▸ **TASK ITEM**
Copy each record exactly as it reads, leaving out any pictures it holds.

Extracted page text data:
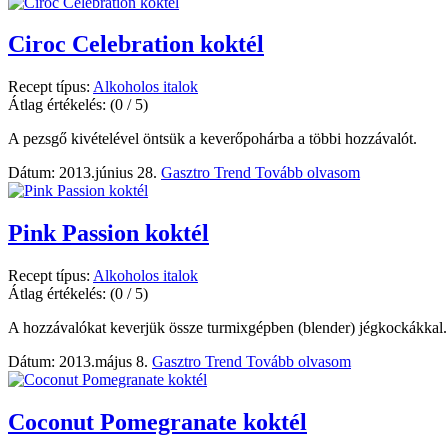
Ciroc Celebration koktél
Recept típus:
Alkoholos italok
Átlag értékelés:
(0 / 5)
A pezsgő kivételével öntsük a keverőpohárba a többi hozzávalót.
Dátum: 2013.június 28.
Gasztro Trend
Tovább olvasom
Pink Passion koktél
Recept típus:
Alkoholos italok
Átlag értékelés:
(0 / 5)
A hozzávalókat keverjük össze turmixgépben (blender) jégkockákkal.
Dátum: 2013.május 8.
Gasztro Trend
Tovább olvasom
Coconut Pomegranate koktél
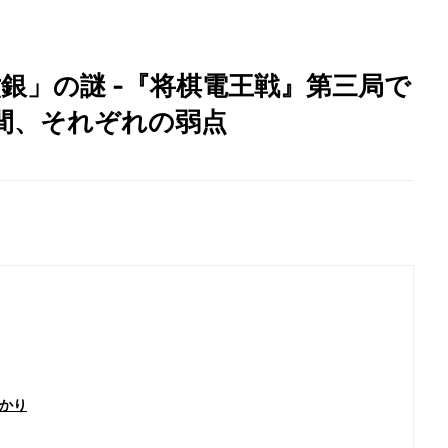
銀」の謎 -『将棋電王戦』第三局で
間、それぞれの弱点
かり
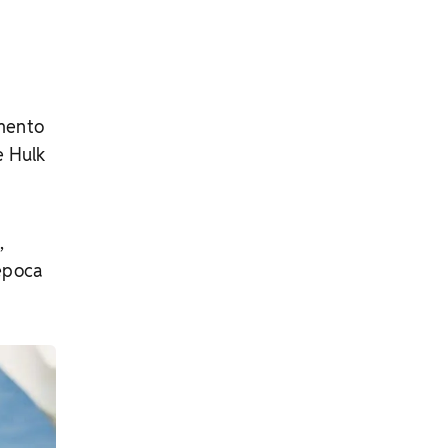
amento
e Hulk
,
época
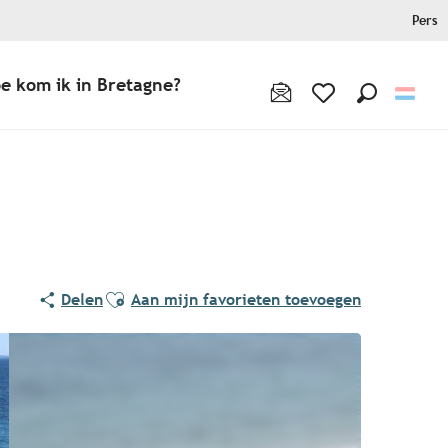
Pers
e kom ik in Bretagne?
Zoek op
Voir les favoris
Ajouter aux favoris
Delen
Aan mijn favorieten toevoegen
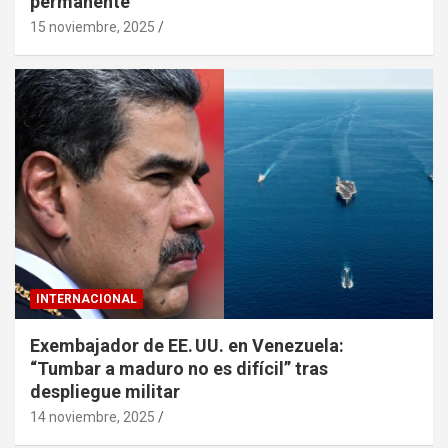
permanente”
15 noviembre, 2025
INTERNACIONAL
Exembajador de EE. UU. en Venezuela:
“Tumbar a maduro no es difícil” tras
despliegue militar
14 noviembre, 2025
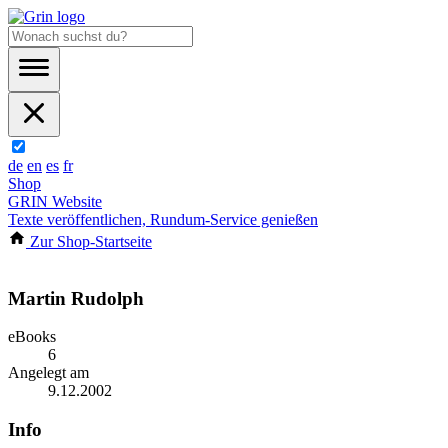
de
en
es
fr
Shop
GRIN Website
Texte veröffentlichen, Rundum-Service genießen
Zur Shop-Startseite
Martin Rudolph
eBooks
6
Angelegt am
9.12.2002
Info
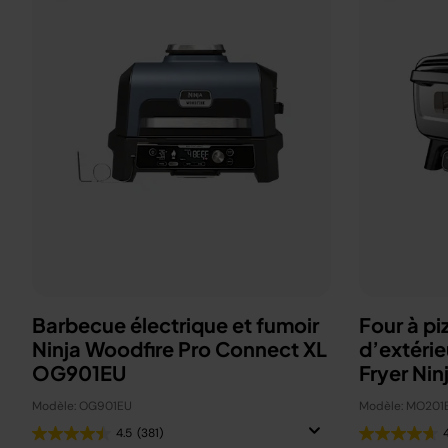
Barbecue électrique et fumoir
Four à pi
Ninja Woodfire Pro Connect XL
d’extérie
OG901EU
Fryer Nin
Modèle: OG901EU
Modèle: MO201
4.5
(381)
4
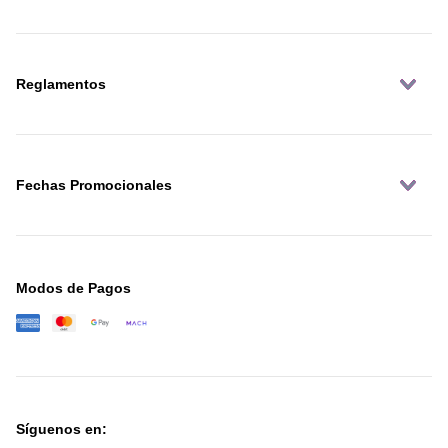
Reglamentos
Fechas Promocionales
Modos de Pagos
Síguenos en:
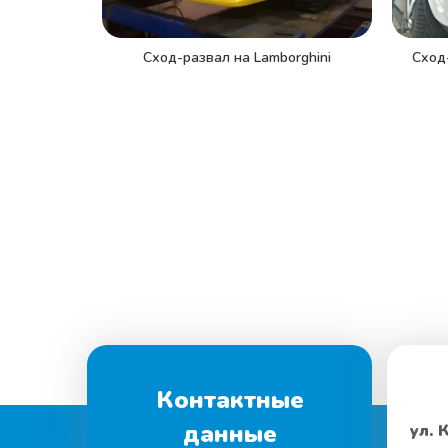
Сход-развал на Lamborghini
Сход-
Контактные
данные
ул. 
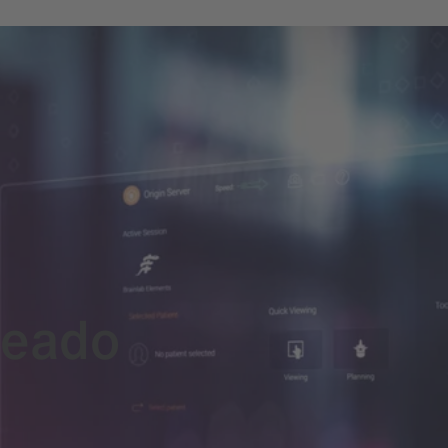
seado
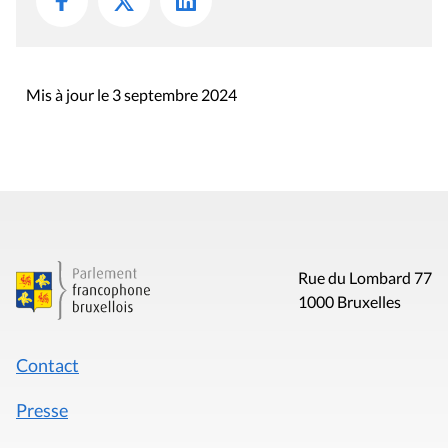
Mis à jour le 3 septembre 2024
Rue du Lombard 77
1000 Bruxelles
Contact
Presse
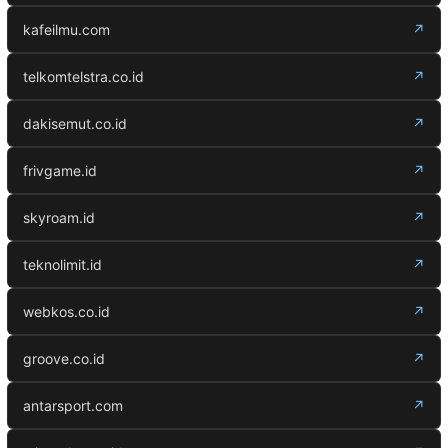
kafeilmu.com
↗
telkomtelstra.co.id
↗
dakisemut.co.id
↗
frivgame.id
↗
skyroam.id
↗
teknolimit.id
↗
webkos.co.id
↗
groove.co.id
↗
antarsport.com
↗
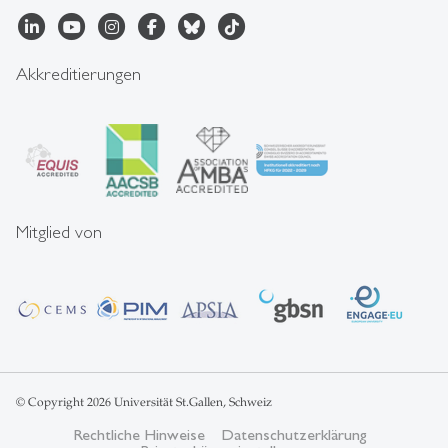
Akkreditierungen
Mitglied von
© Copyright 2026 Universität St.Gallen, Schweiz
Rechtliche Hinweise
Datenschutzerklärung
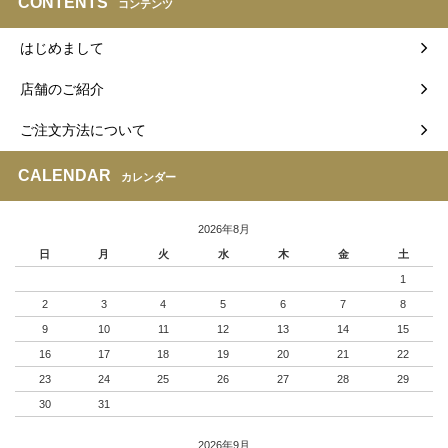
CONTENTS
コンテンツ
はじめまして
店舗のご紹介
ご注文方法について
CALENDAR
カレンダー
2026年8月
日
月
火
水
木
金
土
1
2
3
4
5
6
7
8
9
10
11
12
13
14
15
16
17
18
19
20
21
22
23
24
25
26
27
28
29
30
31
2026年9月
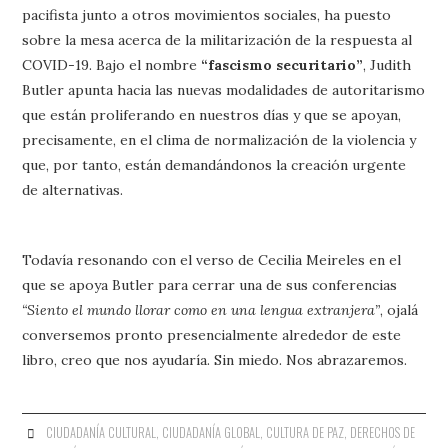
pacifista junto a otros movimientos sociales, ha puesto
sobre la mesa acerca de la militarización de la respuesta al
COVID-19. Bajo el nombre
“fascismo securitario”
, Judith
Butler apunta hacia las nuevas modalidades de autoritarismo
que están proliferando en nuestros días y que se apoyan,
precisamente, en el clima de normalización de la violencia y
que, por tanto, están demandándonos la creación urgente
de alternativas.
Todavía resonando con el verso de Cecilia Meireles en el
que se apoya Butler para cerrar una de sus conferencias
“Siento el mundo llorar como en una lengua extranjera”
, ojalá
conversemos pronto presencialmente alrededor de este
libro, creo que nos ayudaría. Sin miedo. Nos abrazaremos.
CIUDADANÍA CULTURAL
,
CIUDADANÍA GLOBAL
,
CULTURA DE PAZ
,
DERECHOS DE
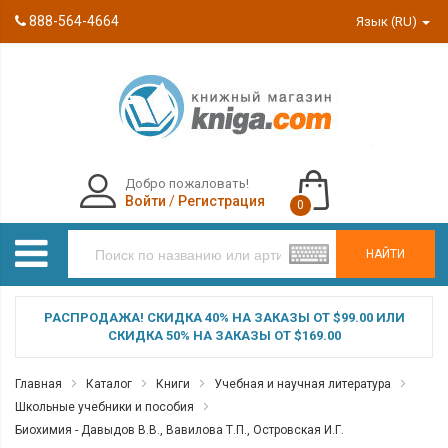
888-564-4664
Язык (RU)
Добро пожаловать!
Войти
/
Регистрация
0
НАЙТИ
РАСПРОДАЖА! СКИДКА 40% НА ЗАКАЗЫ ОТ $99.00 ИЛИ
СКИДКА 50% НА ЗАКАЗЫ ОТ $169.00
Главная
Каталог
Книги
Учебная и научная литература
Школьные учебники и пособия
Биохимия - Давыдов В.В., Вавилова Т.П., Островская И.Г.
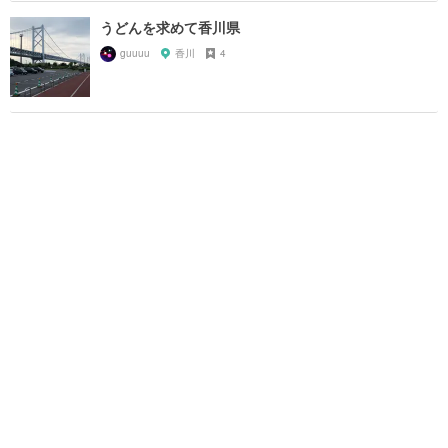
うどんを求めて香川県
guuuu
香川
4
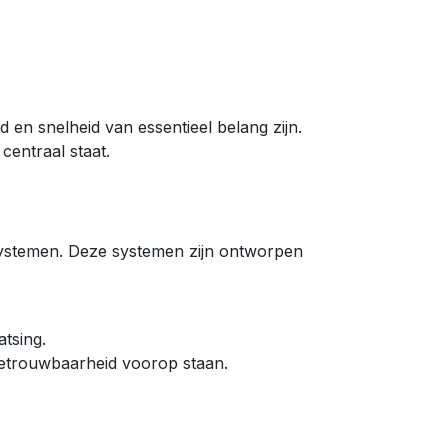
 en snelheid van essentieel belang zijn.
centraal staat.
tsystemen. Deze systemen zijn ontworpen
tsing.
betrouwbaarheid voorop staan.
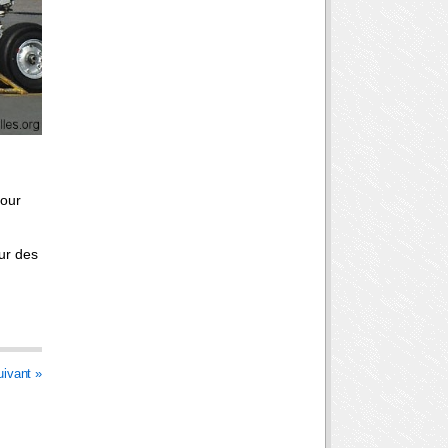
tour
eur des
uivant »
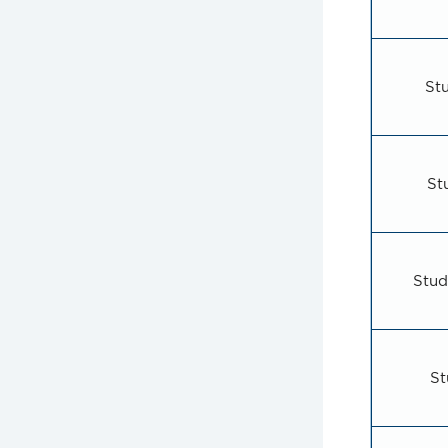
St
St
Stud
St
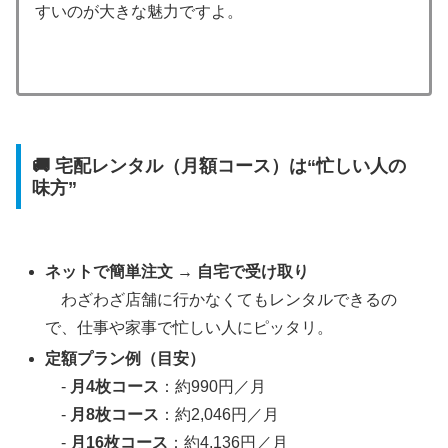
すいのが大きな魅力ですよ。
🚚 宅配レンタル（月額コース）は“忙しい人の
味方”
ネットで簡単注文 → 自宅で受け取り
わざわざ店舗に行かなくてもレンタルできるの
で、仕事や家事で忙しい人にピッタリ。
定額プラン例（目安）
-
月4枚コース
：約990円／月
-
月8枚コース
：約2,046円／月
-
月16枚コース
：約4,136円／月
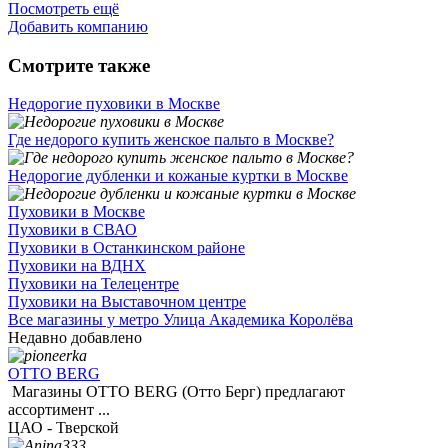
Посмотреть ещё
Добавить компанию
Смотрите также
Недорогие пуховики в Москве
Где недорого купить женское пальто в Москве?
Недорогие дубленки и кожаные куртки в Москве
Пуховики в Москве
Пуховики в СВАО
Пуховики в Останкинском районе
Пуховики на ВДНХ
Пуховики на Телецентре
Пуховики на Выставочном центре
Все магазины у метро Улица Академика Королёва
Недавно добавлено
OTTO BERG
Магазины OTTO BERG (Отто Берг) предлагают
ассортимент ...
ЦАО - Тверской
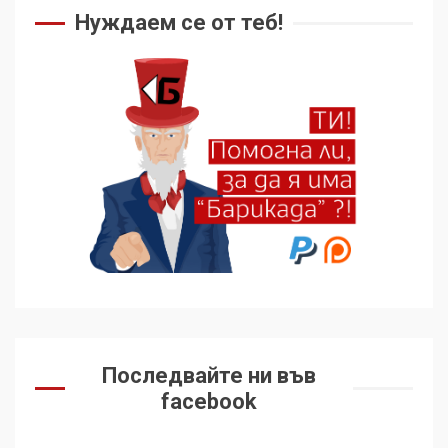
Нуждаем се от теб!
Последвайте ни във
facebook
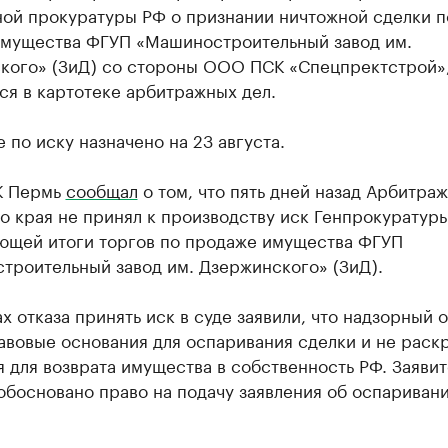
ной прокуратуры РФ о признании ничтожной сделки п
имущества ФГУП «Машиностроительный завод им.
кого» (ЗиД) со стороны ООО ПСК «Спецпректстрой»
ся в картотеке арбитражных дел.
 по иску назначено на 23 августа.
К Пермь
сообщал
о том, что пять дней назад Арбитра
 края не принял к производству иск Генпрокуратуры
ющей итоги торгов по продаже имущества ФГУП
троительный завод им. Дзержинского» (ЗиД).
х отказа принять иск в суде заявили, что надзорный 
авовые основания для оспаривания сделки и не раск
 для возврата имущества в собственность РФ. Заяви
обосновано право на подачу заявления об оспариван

▸ **EXERCISE OUTPUT**
Ciroc Celebration koktél
Recept típus:
Alkoholos italok
Átlag értékelés:
(0 / 5)
A pezsgő kivételével öntsük a keverőpohárba a többi hozzávalót.
Dátum: 2013.június 28.
Gasztro Trend
Tovább olvasom
Pink Passion koktél
Recept típus:
Alkoholos italok
Átlag értékelés:
(0 / 5)
A hozzávalókat keverjük össze turmixgépben (blender) jégkockákkal.
Dátum: 2013.május 8.
Gasztro Trend
Tovább olvasom
Coconut Pomegranate koktél
銀」の謎 -『将棋電王戦』第三局で
間、それぞれの弱点
かり
amento
e Hulk
,
época
Pers
e kom ik in Bretagne?
Zoek op
Voir les favoris
Ajouter aux favoris
Delen
Aan mijn favorieten toevoegen
permanente”
15 noviembre, 2025
INTERNACIONAL
Exembajador de EE. UU. en Venezuela:
“Tumbar a maduro no es difícil” tras
despliegue militar
14 noviembre, 2025
de
en
es
fr
Shop
GRIN Website
Texte veröffentlichen, Rundum-Service genießen
Zur Shop-Startseite
Martin Rudolph
eBooks
6
Angelegt am
9.12.2002
Info
Barbecue électrique et fumoir
Four à pi
Ninja Woodfire Pro Connect XL
d’extérie
OG901EU
Fryer Nin
Modèle: OG901EU
Modèle: MO201
4.5
(381)
4
Reglamentos
Fechas Promocionales
Modos de Pagos
Síguenos en:
Сход-развал на Lamborghini
Сход-
Контактные
данные
ул. 
seado
Mis à jour le 3 septembre 2024
Rue du Lombard 77
1000 Bruxelles
Contact
Presse
kafeilmu.com
↗
telkomtelstra.co.id
↗
dakisemut.co.id
↗
frivgame.id
↗
skyroam.id
↗
teknolimit.id
↗
webkos.co.id
↗
groove.co.id
↗
antarsport.com
↗
Akkreditierungen
Mitglied von
© Copyright 2026 Universität St.Gallen, Schweiz
Rechtliche Hinweise
Datenschutzerklärung
CONTENTS
コンテンツ
はじめまして
店舗のご紹介
ご注文方法について
CALENDAR
カレンダー
2026年8月
日
月
火
水
木
金
土
1
2
3
4
5
6
7
8
9
10
11
12
13
14
15
16
17
18
19
20
21
22
23
24
25
26
27
28
29
30
31
2026年9月
pacifista junto a otros movimientos sociales, ha puesto
sobre la mesa acerca de la militarización de la respuesta al
COVID-19. Bajo el nombre
“fascismo securitario”
, Judith
Butler apunta hacia las nuevas modalidades de autoritarismo
que están proliferando en nuestros días y que se apoyan,
precisamente, en el clima de normalización de la violencia y
que, por tanto, están demandándonos la creación urgente
de alternativas.
Todavía resonando con el verso de Cecilia Meireles en el
que se apoya Butler para cerrar una de sus conferencias
“Siento el mundo llorar como en una lengua extranjera”
, ojalá
conversemos pronto presencialmente alrededor de este
libro, creo que nos ayudaría. Sin miedo. Nos abrazaremos.
CIUDADANÍA CULTURAL
,
CIUDADANÍA GLOBAL
,
CULTURA DE PAZ
,
DERECHOS DE
888-564-4664
Язык (RU)
Добро пожаловать!
Войти
/
Регистрация
0
НАЙТИ
РАСПРОДАЖА! СКИДКА 40% НА ЗАКАЗЫ ОТ $99.00 ИЛИ
СКИДКА 50% НА ЗАКАЗЫ ОТ $169.00
Главная
Каталог
Книги
Учебная и научная литература
Школьные учебники и пособия
Биохимия - Давыдов В.В., Вавилова Т.П., Островская И.Г.
うどんを求めて香川県
guuuu
香川
4
 en snelheid van essentieel belang zijn.
centraal staat.
tsystemen. Deze systemen zijn ontworpen
tsing.
betrouwbaarheid voorop staan.
tour
eur des
uivant »
St
St
Stud
St
すいのが大きな魅力ですよ。
🚚 宅配レンタル（月額コース）は“忙しい人の
味方”
ネットで簡単注文 → 自宅で受け取り
わざわざ店舗に行かなくてもレンタルできるの
で、仕事や家事で忙しい人にピッタリ。
定額プラン例（目安）
-
月4枚コース
：約990円／月
-
月8枚コース
：約2,046円／月
-
月16枚コース
：約4,136円／月
Посмотреть ещё
Добавить компанию
Смотрите также
Недорогие пуховики в Москве
Где недорого купить женское пальто в Москве?
Недорогие дубленки и кожаные куртки в Москве
Пуховики в Москве
Пуховики в СВАО
Пуховики в Останкинском районе
Пуховики на ВДНХ
Пуховики на Телецентре
Пуховики на Выставочном центре
Все магазины у метро Улица Академика Королёва
Недавно добавлено
OTTO BERG
Магазины OTTO BERG (Отто Берг) предлагают
ассортимент ...
ЦАО - Тверской
Нуждаем се от теб!
Последвайте ни във
facebook
ной прокуратуры РФ о признании ничтожной сделки п
имущества ФГУП «Машиностроительный завод им.
кого» (ЗиД) со стороны ООО ПСК «Спецпректстрой»
ся в картотеке арбитражных дел.
 по иску назначено на 23 августа.
К Пермь
сообщал
о том, что пять дней назад Арбитра
 края не принял к производству иск Генпрокуратуры
ющей итоги торгов по продаже имущества ФГУП
троительный завод им. Дзержинского» (ЗиД).
х отказа принять иск в суде заявили, что надзорный 
авовые основания для оспаривания сделки и не раск
 для возврата имущества в собственность РФ. Заяви
обосновано право на подачу заявления об оспариван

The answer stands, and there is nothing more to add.